With about 60 percent of long-term care patients suffering from depression, many patients have been prescribed antidepressants. But for elderly patients--who often are on several other medications to treat ailments from diabetes to heart disease--adding antidepressants to the mix may mean unwanted side effects.
"If a patient is taking five medications, the potential for drug interactions is estimated to be 50 percent; with eight drugs, it's essentially 100 percent," says Debra Dunivin, PhD, a clinical psychologist at Walter Reed Army Medical Center and one of the nation's few psychologists with credentials enabling her to prescribe.
Interactions may cause discomfort, such as blurry vision, dry mouth and constipation, or damage the heart and be life-threatening. Orthostatic hypertension is especially problematic for elderly individuals in predisposing them to falls and hip fractures.
Psychologists with expertise in psychopharmacology and working with geriatric populations can play a role in educating nursing home staff about the special needs of older adults, says Dunivin. For instance, she says, combined psychosocial and pharmacologic treatments are usually additive in their effect and should be offered together whenever possible.
Unfortunately, medication is often the single means for treating depression in older adults.

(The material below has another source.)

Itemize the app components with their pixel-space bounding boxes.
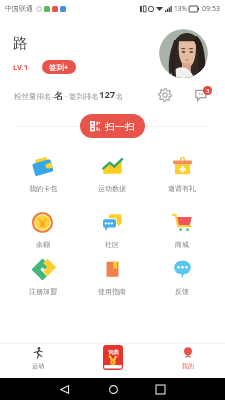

A major contributing factor is that many older adults have dementia and Medicare has certain coverage restrictions on the use of psychotherapy for patients diagnosed with dementia. The APA Practice Directorate's government relations staff has been working with several state psychological associations to challenge these restrictions through local Medicare carriers.
The controlled-research data indicate that cyclic antidepressants are about twice as effective as placebo in elderly depressed patients, says Dunivin. And remission rates are about 70 percent to 80 percent for nonpsychotic patients when treated with adequate doses. The slower metabolism in older adults is one factor confounding pharmacological treatment of the depressed elderly. Additional factors such as concurrent medical issues and the use of multiple drugs, combined with slower metabolism, complicate the treatment regimen in many elderly patients.
Older adults are more likely to tolerate selective serotonin reuptake inhibitors (SSRIs), such as Prozac and Paxil, and the newer atypical antidepressants, such as Wellbutrin, Effexor and Serzone, because they have relatively mild side effect profiles. Zoloft may be especially useful in treating this population because of its relatively short half-life, lower potential for interactions and ability to be dispensed in smaller doses. Tricyclic antidepressants (TCAs), such as Pamelor and Elavil, are less expensive than SSRIs because they are available in generic form and may be most feasible for people on a fixed income. They may also have superior efficacy in melancholic depression.
"The older drugs may be less expensive, but it can actually be more expensive to treat people with those drugs because their side effects need to be managed on top of the depression and other ailments," says Tom Clark, director of professional affairs for the American Society of Consultant Pharmacists in Alexandria, Va.
Information about drug interactions is available at the Georgetown University Medical Center Pharmacology Department Web site, www.drug-interactions.com.